One of his more interesting works was his בנין שלמה (Ædificium Salomonis), a history of the Hebrew language (1831). This work included an earlier work published in 1826, the קורות לשוננו הקדושה. Here is its title page:
This particular book has a wonderful subscription list consisting of "Professors, Preachers, Rabbis and Friends of Hebrew Literature." It is a normal subscription list, consisting of names arranged by place (Altona to Zellerfeld), however in addition to that, it includes occasional German and Hebrew notes to the author by subscriber. Below is one such sample:
Here we see the subscriptions from his hometown of Hannover, which includes Rabbi Mordechai Adler, its Chief Rabbi (and father of eventual British Chief Rabbi N. M. Adler) as well as two pastors, one of whom begins and signed his note in Hebrew. This, the 1820s, is truly a snapshot in time as one isn't likely to see these sorts of things anymore.
Also worth noticing is the subscription entry for Chacham Isaac Bernays, his title printed in extra large type:
This is a page concerning translation, which I include because I always enjoy seeing English in works from this period and earlier:
Blogg displays his interesting take on Hebrew scholarship. For example, here is a page of foreign words he considers to be derived from Hebrew:
In a list of the great medieval experts on grammar, Blogg notes (p. 37) that Rashi's standing as the primary commentator is hinted at by his acronym, taken to stand for ראש שבטי ישראל, which is interesting because today this is generally given as רבן של ישראל.

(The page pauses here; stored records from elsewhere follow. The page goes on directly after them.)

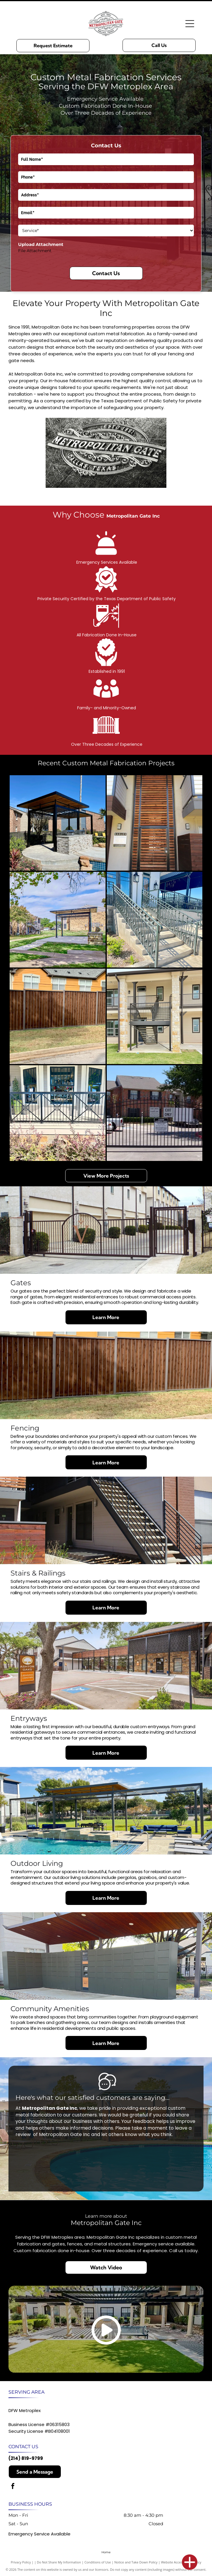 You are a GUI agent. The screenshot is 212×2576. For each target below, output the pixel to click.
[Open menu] (189, 23)
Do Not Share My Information (59, 2562)
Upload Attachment (40, 244)
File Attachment (34, 250)
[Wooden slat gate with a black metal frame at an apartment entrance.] (155, 823)
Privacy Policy (21, 2562)
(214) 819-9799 (25, 2458)
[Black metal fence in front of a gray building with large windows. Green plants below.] (58, 1113)
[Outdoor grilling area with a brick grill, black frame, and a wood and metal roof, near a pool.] (58, 823)
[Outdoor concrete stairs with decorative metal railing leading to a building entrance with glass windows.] (155, 919)
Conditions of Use (98, 2562)
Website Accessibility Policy (181, 2562)
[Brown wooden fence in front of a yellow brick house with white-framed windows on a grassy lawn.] (58, 1016)
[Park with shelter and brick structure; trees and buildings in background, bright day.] (58, 919)
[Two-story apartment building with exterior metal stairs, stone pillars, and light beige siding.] (155, 1016)
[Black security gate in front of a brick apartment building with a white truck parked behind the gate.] (155, 1113)
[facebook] (12, 2487)
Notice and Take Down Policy (136, 2562) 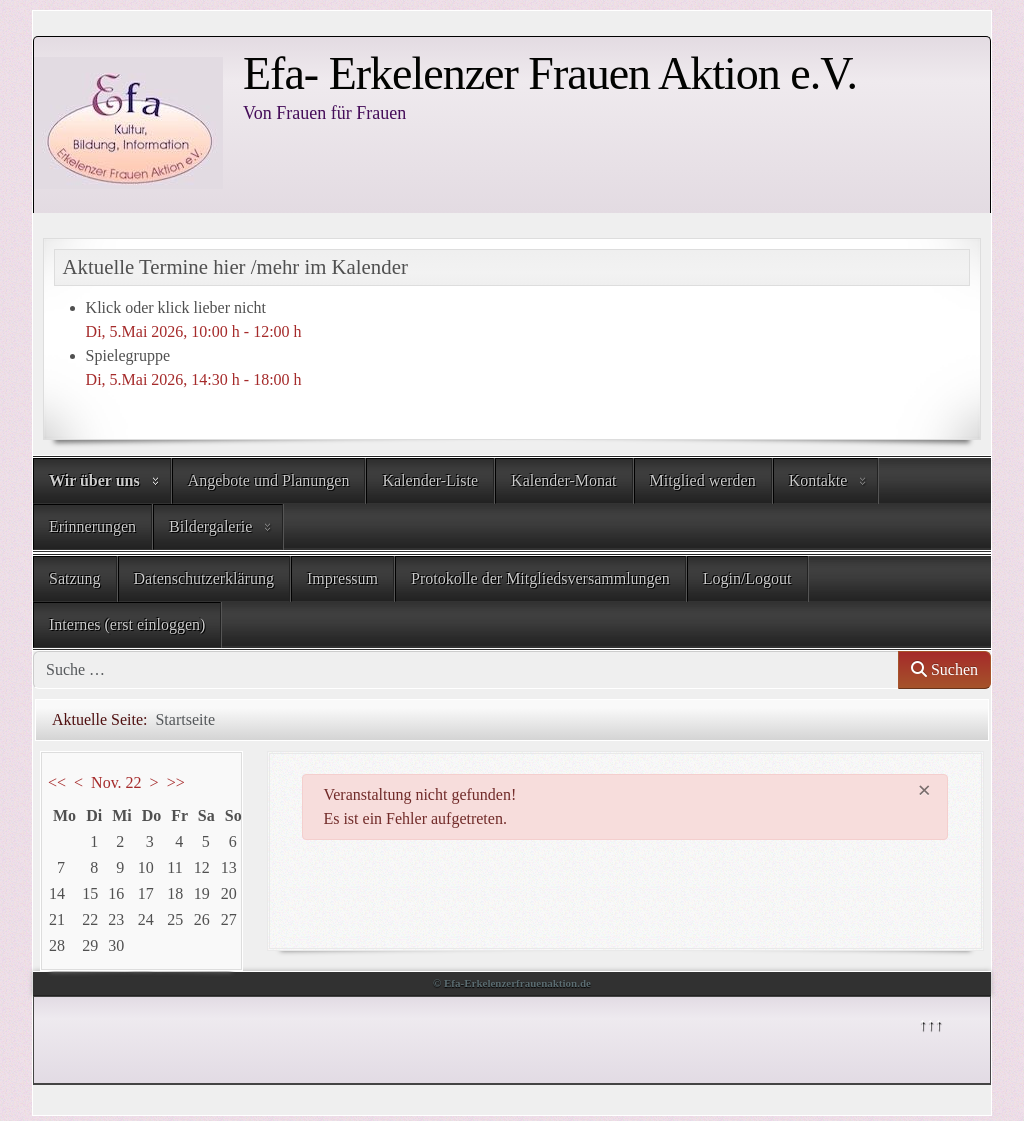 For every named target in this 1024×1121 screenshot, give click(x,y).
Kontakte (818, 480)
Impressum (342, 578)
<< (57, 782)
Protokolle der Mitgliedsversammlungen (540, 578)
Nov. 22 (116, 782)
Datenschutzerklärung (204, 578)
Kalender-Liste (430, 480)
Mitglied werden (703, 480)
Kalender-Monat (563, 480)
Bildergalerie (210, 526)
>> (176, 782)
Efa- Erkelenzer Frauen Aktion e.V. (550, 73)
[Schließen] (925, 790)
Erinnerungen (92, 526)
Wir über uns (94, 480)
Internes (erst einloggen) (127, 624)
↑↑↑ (930, 1023)
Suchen (944, 669)
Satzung (75, 578)
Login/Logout (747, 578)
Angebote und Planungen (269, 480) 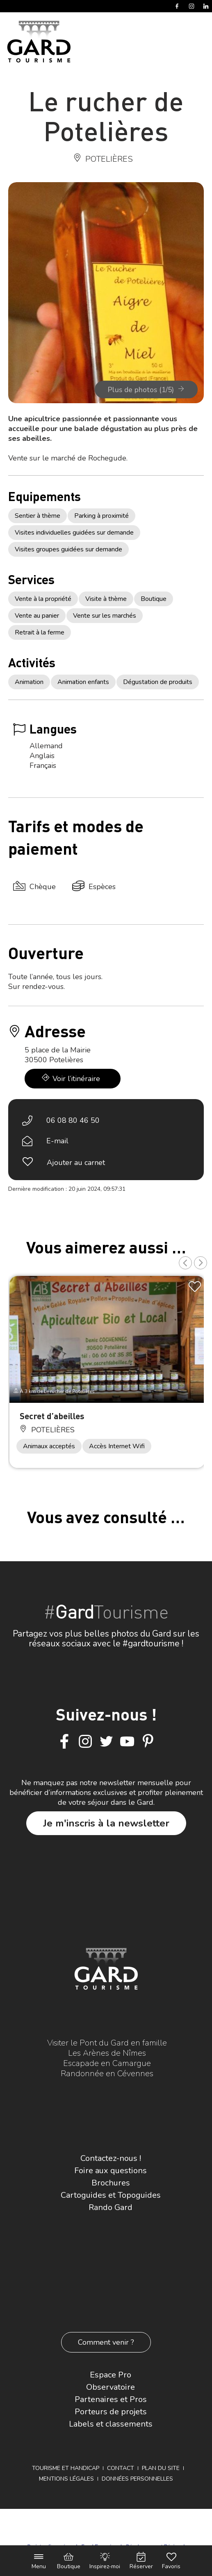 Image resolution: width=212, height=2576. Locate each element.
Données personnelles (137, 2479)
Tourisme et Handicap (65, 2468)
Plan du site (161, 2468)
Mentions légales (66, 2479)
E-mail (57, 1141)
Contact (120, 2468)
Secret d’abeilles (52, 1415)
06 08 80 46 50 (73, 1120) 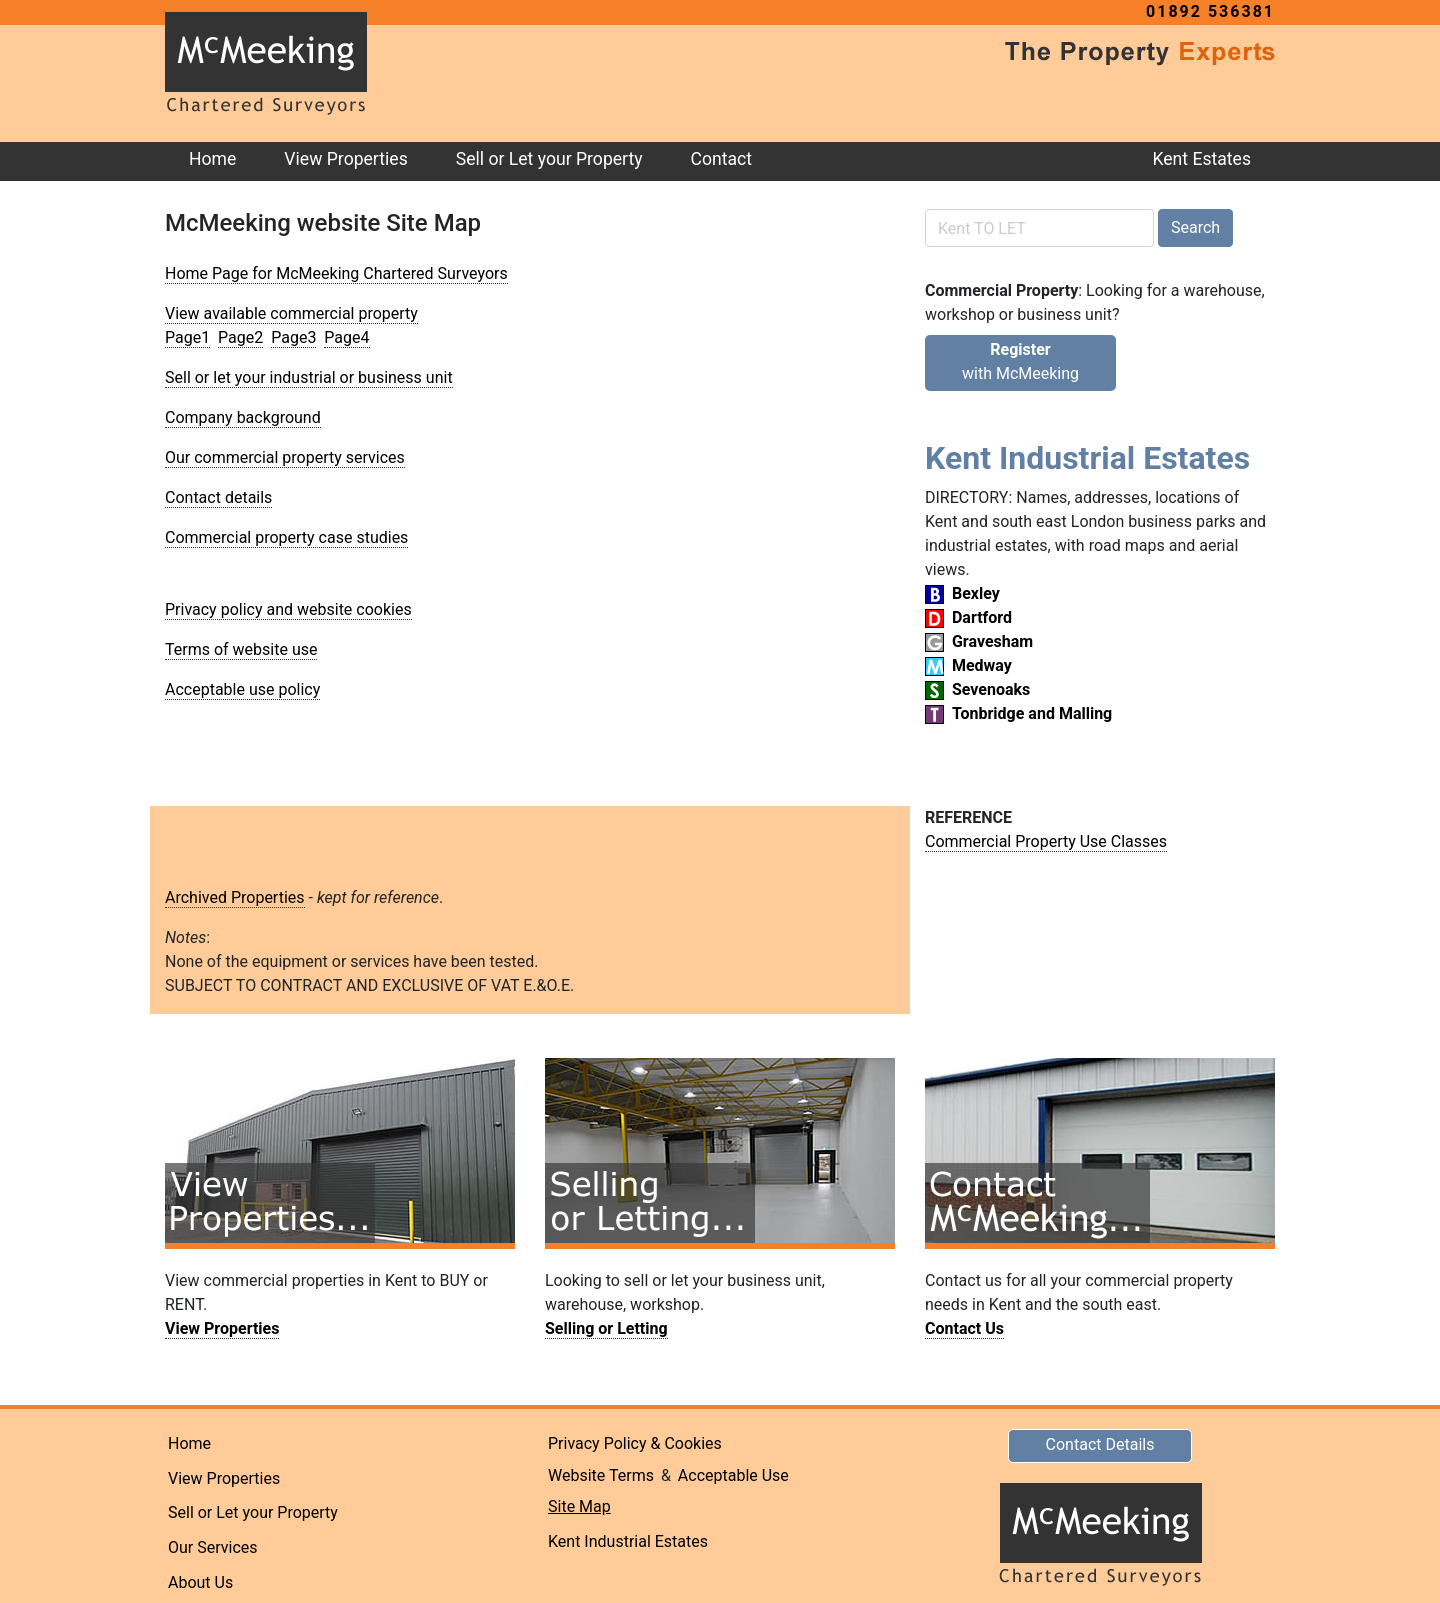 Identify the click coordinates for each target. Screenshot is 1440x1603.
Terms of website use (241, 649)
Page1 (187, 337)
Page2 (240, 337)
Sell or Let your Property (549, 159)
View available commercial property (291, 313)
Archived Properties (235, 897)
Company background (243, 417)
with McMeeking (1020, 361)
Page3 (293, 337)
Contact (722, 159)
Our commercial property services (285, 457)
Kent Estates (1201, 159)
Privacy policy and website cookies (288, 609)
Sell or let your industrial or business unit (309, 377)
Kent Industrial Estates (628, 1541)
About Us (200, 1582)
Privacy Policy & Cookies (635, 1443)
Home (212, 159)
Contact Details (1100, 1444)
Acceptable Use (733, 1475)
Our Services (213, 1547)
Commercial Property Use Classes (1046, 841)
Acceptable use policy (242, 689)
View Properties (345, 159)
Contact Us (964, 1328)
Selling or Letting (606, 1328)
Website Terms (601, 1475)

When he arrives at modern Hebrew literature, he praises Moses Mendelssohn in a manner reminiscent of אקדמות מלין:
All this was included in בנין שלמה, which includes much much more. His book is in German, but the introduction includes a parallel Hebrew column, which it worth a read (the significance of the chosen topic for the introduction will be made clear below). In it he discusses what he considers three classes of people. The first takes everything in the Talmud literally. They "walk in darkness." As an example, they believe there will be a שור הבור ולויתן, despite the fact that the Talmud itself says there'll be no eating and drinking in the World to Come (Berachot 17). The second class also accepts such things literally, but they see it as evidence that the sages of the Talmud were crazy. The third class includes sages like Maimonides, Nachmanides, Rabbi Sa'adiah Ga'on, and many other greats, and also included among them are various Christian scholars, like Buxtorf, Eichhorn and Rosenmueller. All of these understood correctly that the sages of the Talmud did not mean their words literally.
He then addresses the question of why the Talmud includes many strange things that defy sense. Going with the notion that such things are parables and riddles, he conjectures that the purpose was to conceal their true inner meaning from the masses. This is in contrast with the writings of the Prophets, which were also written in parables, but not ones which defy sense, and are either understandable or explained by the Prophets themselves. The Prophets were writing to be understood by the masses, to communicate God's message to them.
Although the book proceeds to be just what it seems to be, a history of the Hebrew language and writings, ancient and modern, I believe the introduction was included for a twofold purpose. One, is that Blogg simply wished to publicize his view of the Talmud. It's his introduction, and he gets to set the agenda. But the second purpose is to counter the first two groups. The first group, those who take everything in the Talmud literally and accept it, are those fellow Jews who are superstitious. The second group, those who also believe the Talmud includes many bizarre things, meant to be taken literally and therefore to be rejected, include other Jews who are straying from the religion as a result. In addition, this group includes many non-Jewish antisemites who malign the Talmud, and Jews, by extension. In Blogg's third group are included Christian scholars who, in his opinion, did not do this. Later in his book he discusses notorious anti-Talmud Christians like Eisenmenger. These he included in his second group, which he didn't think was any more correct (or bright) than the first group.
In any case, the book includes a fine historical curiosity:
Here Blogg writes that in 1816 his friend Leo de Blogg (ר' ליב בלאך ; perhaps he was a relative) wrote him from "Carl's Town" South Carolina and told him that there were Jewish scholars who taught Hebrew there. He especially noted a rabbi named Cavalo [sic], originally a teacher in New York. In South Carolina he organized a school where Latin, French, English, Spanish and Hebrew were the languages of instruction.